Creating border import restrictions is not going to stop declining beef consumption or the threat of fake meat products. The fallout from trade mischief is that it costs hundreds of millions of dollars that could have gone into producers’ pockets on both sides of the border. Chicken meat producers must be laughing all the way to the bank. Fortunately, most cattle producers are market savvy enough to understand that free trade in cattle and beef between our two countries serves us all quite well.
The problem that is so glaringly obvious is that our North American concept of free trade in beef is almost never shared by offshore countries. International meat trade is more often used as a political and economic blackmail weapon to extract concessions in trade agreements and disputes. For instance, Canada was notorious in caving to beef trade concessions in its free trade agreements with the European Union (EU) and the Trans-Pacific trading group of countries. I cite import quotas, and unscientific hormone and dubious sanitary import restrictions.
It’s heartening to see that the position of the present U.S. government is that such meat trade concessions will not be part of any free trade discussions with the European Union. The EU, recognizing that the Trump administration will not capitulate to bogus non-tariff barriers, has taken agriculture completely off the discussion table. I suggest that confirms the EU’s devious manipulative tactics when it comes to the beef trade. That has essentially stalled the process.
One wishes Canadian free-trade negotiators had the same guts to stand up to treacherous EU trade tactics. The result has been that even though Canada negotiated increased beef access quota to the EU market under the new free trade agreement, conniving protocol processes by EU bureaucrats has basically thwarted any additional significant Canadian beef exports to the EU. Its not just the EU either.
Last year, for a six-month period, China banned all Canadian pork and beef imports over a diplomatic issue that had nothing to do with agriculture. The U.S. is no stranger to such nefarious Chinese tactics where meat gets caught in the trade war crossfire. But unlike Canada, which has no choice but to take abuse from China and the EU, the U.S. can and does bite back in a significant way.
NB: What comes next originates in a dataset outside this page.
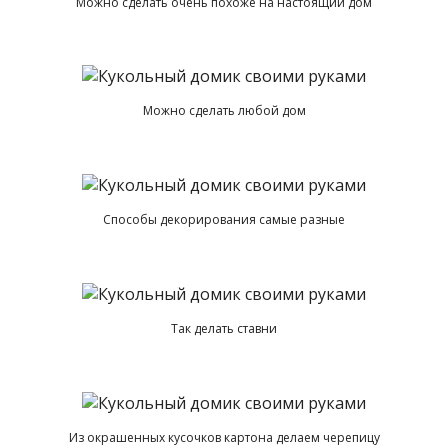
Можно сделать очень похоже на настоящий дом
Можно сделать любой дом
Способы декорирования самые разные
Так делать ставни
Из окрашенных кусочков картона делаем черепицу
One ponders why beef is usually a central part of many trade disputes and free trade discussions. I expect it’s because beef is the Cadillac of meats and gets instant media attention no matter what the issue. The reality for producers is that fallout from export beef trade politics is just part of the consequences of doing business. The best outcome for Canadian beef producers would be to become part of a North American trading bloc similar to the EU. That would be a formidable international trade entity, but alas the United States doesn’t need Canada in its overall global trading interests. Besides, the present Canadian government in power has almost no agricultural voting base anywhere in Canada. That means their interest in agriculture, never mind the beef trade business, is very limited to none.
I would suggest that for both countries, our producer and export organizations continue to do what they can to facilitate and increase the offshore beef export business. Perhaps they could even seek out ways to cooperate and consolidate their international marketing efforts – after all we essentially produce the same beef products. But with all due respect, as admirable as more beef export trade is, we need (to paraphrase an old political slogan) “more beef consumption stupid!” God bless the cattle and beef business. We could use some divine intervention.